The German siege is lifted in January 1944. In 1945, Lev is in his apartment when Vika knocks on his door with her suitcase and a dozen eggs. Lev suggests they make an omelet, but Vika says that she does not cook.

==Reception==
The book was well received by most critics, including Jesse Berrett of SFGate and Boris Fishman of The New York Times. According to Jennifer Reese of Entertainment Weekly, "Benioff has produced a funny, sad, and thrilling novel. A−". However, Donna Rifkind of Los Angeles Times wrote that while the book "features a snappy plot, a buoyant friendship, a quirky courtship, an assortment of menacing bad guys, an atmosphere that flickers between grainy realism and fairy-tale grotesquerie and a grim but irrepressible sense of humor," it left her "thoroughly and discouragingly unmoved."
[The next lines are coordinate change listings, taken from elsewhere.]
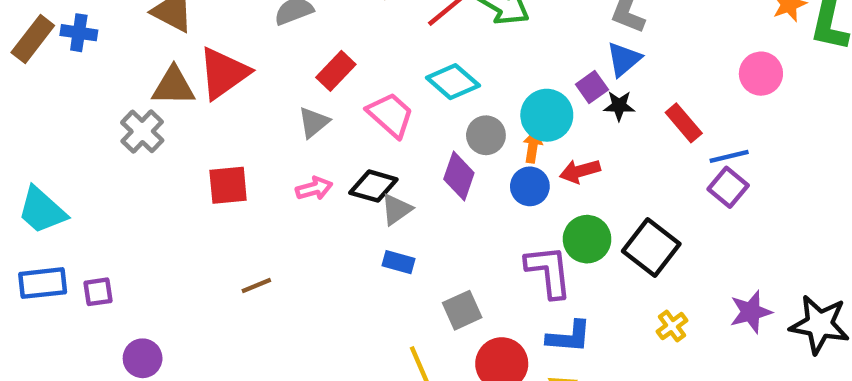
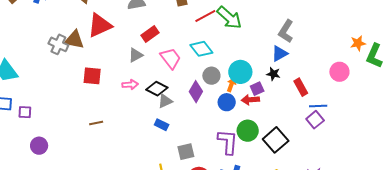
brown triangle: (173, 86) -> (74, 40), moved
purple square: (592, 87) -> (257, 89), moved
gray cross: (142, 131) -> (58, 44), turned -30

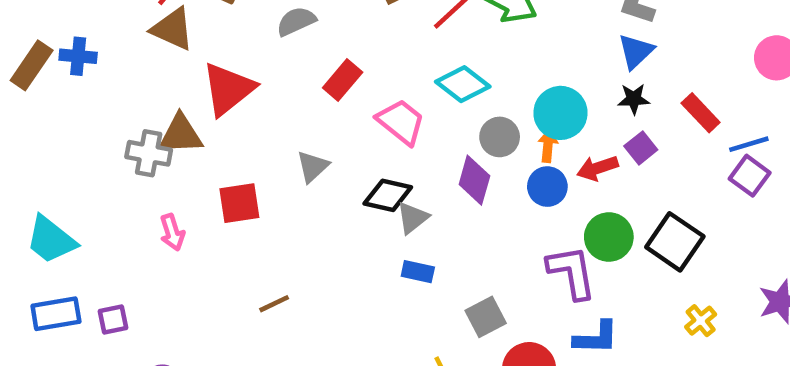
gray triangle: (136, 55) -> (313, 167), moved
pink arrow: (130, 85) -> (172, 232), moved, turned 91
purple square: (257, 89) -> (641, 148), moved

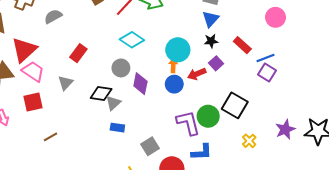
red rectangle: (343, 80) -> (78, 53), moved
pink trapezoid: (401, 122) -> (33, 71), moved
gray circle: (500, 137) -> (121, 68), moved
green circle: (609, 237) -> (208, 116), moved
brown line: (274, 304) -> (51, 137), moved

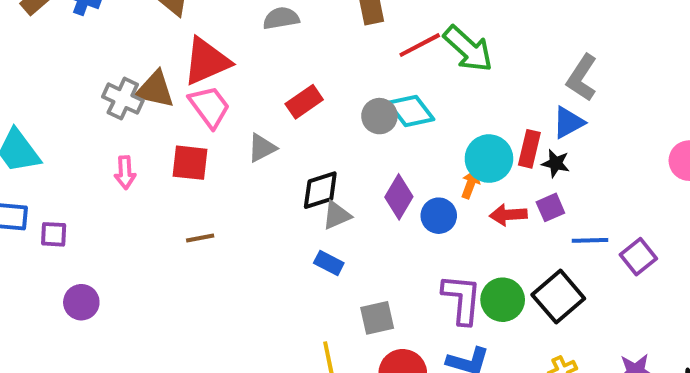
red rectangle: (242, 45) -> (529, 149), moved, turned 42
blue line: (266, 58) -> (590, 240), moved
gray circle: (121, 68) -> (379, 116), moved
blue circle: (174, 84) -> (439, 216), moved
black diamond: (101, 93) -> (320, 190), turned -45

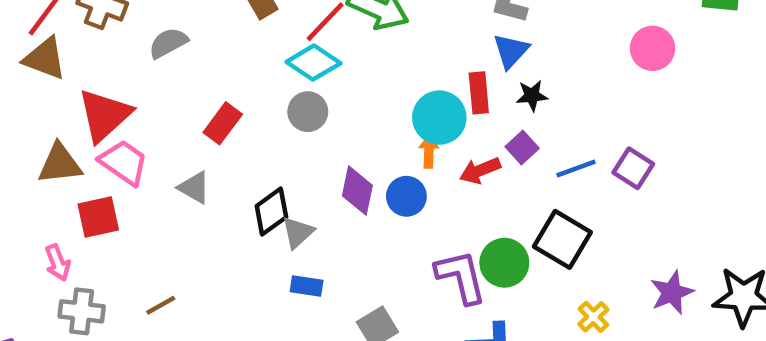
gray cross: (123, 99) -> (82, 311), moved
cyan diamond: (411, 111) -> (313, 63), moved
gray triangle: (262, 148) -> (194, 188), turned -44
red square: (190, 163) -> (98, 217), moved
black star: (556, 163) -> (532, 96), moved

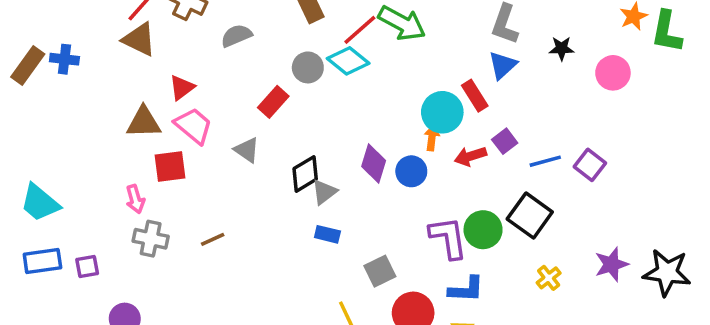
red rectangle: (479, 93) -> (475, 96), turned -32
black star: (532, 96) -> (562, 48), moved
gray circle: (308, 112) -> (308, 67), moved
red triangle: (104, 115) -> (182, 88), size x0.6

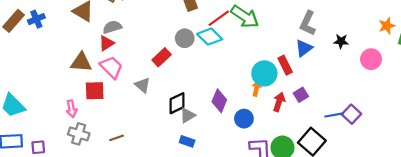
gray semicircle: (236, 36) -> (112, 27), moved
blue cross: (64, 59) -> (36, 19), turned -35
red arrow: (470, 156) -> (279, 102), turned 120
blue line: (545, 161) -> (334, 115), moved
blue circle: (411, 171) -> (244, 119), moved

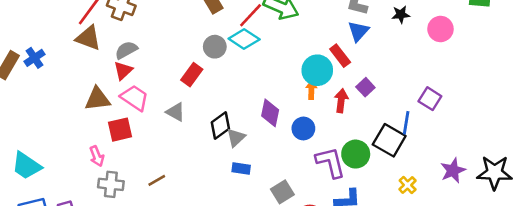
blue line: (334, 115) -> (406, 123), moved, turned -60

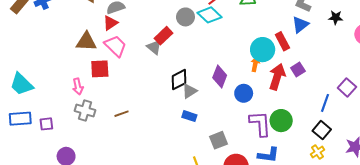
red arrow: (341, 101) -> (277, 77), size x1.4
gray triangle: (176, 112) -> (154, 47), moved
black square: (389, 140) -> (322, 130), moved, size x0.7

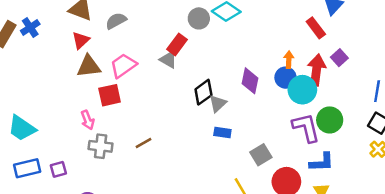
red triangle: (110, 23) -> (81, 40), moved
pink trapezoid: (115, 46) -> (123, 66), turned -70
cyan circle: (263, 50) -> (302, 90), moved
blue circle: (244, 93) -> (285, 78), moved

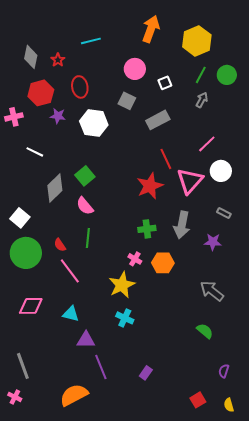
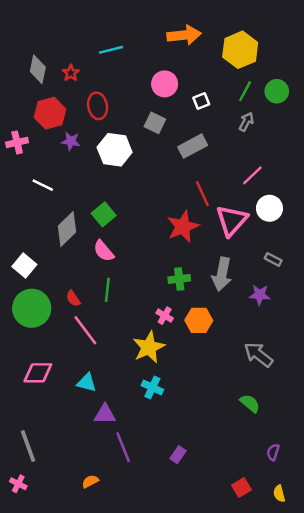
orange arrow: (151, 29) -> (184, 35), turned 64
orange semicircle: (74, 395) -> (90, 481), size x0.5

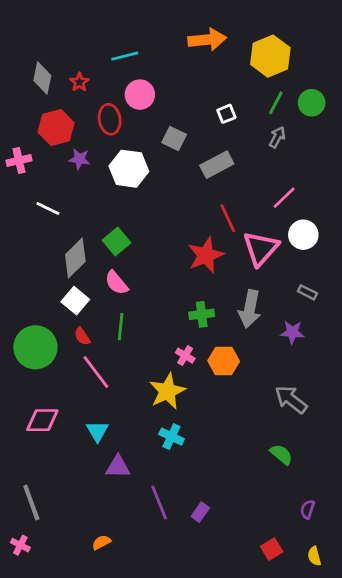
pink circle: (165, 84) -> (140, 95), moved
white square: (24, 266) -> (75, 301), moved
cyan triangle: (87, 383) -> (97, 431), turned 45
purple line: (123, 447) -> (159, 503), moved

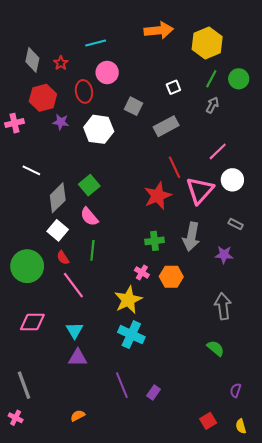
white line: (48, 209) -> (31, 170), moved
gray arrow: (291, 400) -> (223, 306), turned 45
cyan cross: (171, 437) -> (131, 335), size x1.4
purple triangle: (118, 467) -> (78, 358), moved

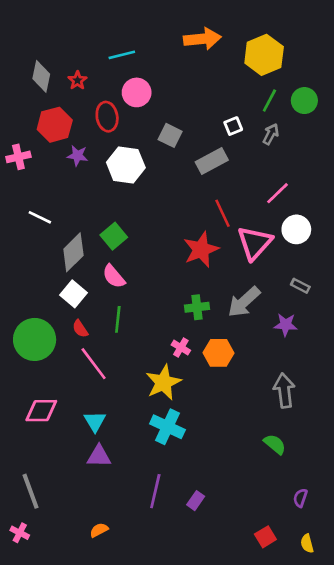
white square: (173, 87) -> (233, 126), moved
gray arrow: (191, 237) -> (244, 302), turned 36
purple line: (122, 385) -> (155, 491), turned 35

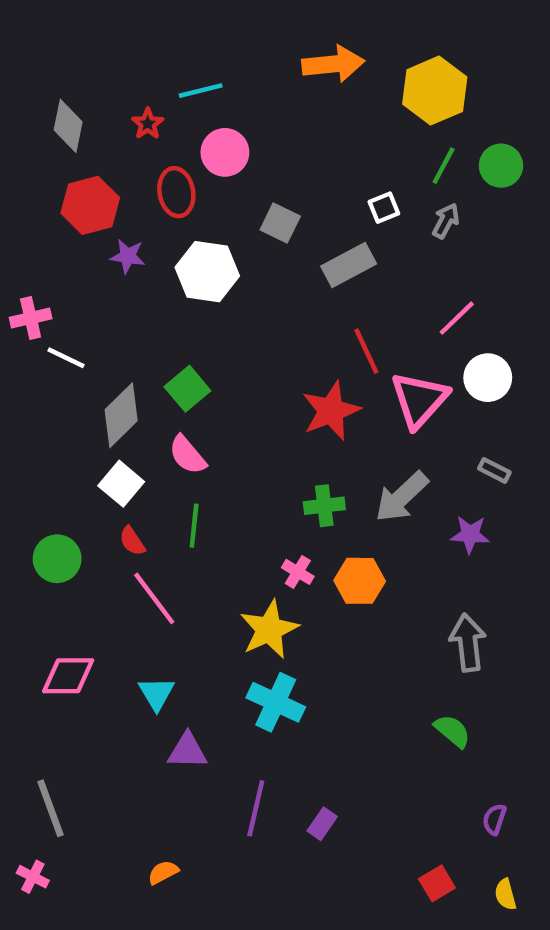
red star: (78, 80) -> (148, 124), moved
pink cross: (18, 157) -> (31, 318), moved
green circle: (35, 339) -> (57, 559), size x0.7
purple triangle: (99, 456) -> (187, 751), moved

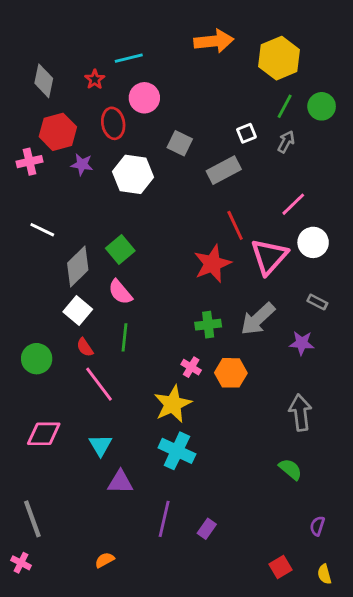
pink cross: (31, 318) -> (30, 162), moved

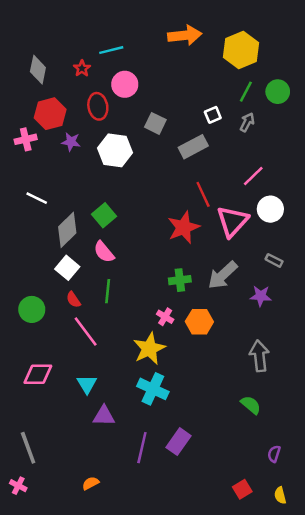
purple rectangle: (207, 529) -> (179, 442), moved, size x1.5

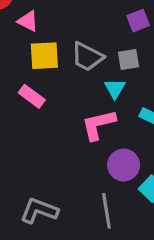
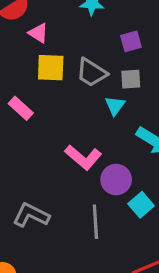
purple square: (138, 21) -> (131, 41), moved
pink rectangle: (32, 96) -> (21, 108), moved
pink L-shape: (98, 125) -> (83, 157), moved, turned -132

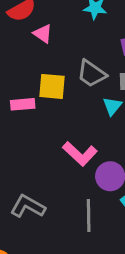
yellow square: (51, 68) -> (52, 86), moved
pink rectangle: (21, 108) -> (23, 104), turned -50

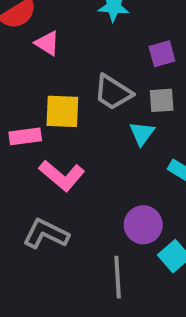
pink L-shape: (80, 154) -> (62, 176), moved
gray L-shape: (28, 206) -> (46, 234), moved

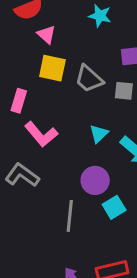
yellow square: (62, 111) -> (52, 68), moved
cyan triangle: (142, 133) -> (99, 134), moved
pink rectangle: (25, 136) -> (19, 101), turned -75

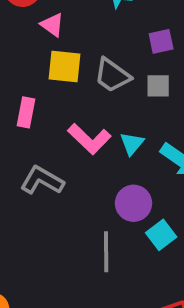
pink L-shape: (41, 134) -> (89, 139), moved
gray L-shape: (22, 175) -> (42, 180), moved

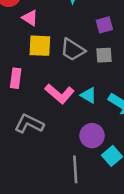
cyan triangle: (132, 144) -> (89, 95), turned -36

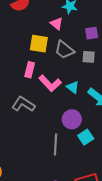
pink triangle: (30, 18) -> (57, 24), moved
pink rectangle: (16, 78) -> (30, 70), moved

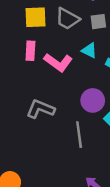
cyan triangle: (73, 87) -> (89, 50), moved
gray L-shape: (23, 104) -> (41, 109), moved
The novel was also a major artistic inspiration for the post-apocalyptic video game The Last of Us. The game's director Bruce Straley said, "It's nice to be inspired by [...] the right things. City of Thieves is an amazing book. Everybody should check that out." The book makes an appearance in the sequel, The Last of Us Part II, where the character Abby is seen reading the book. Abby, later in the game, meets a boy named Lev, who then becomes a major protagonist in her narrative arc.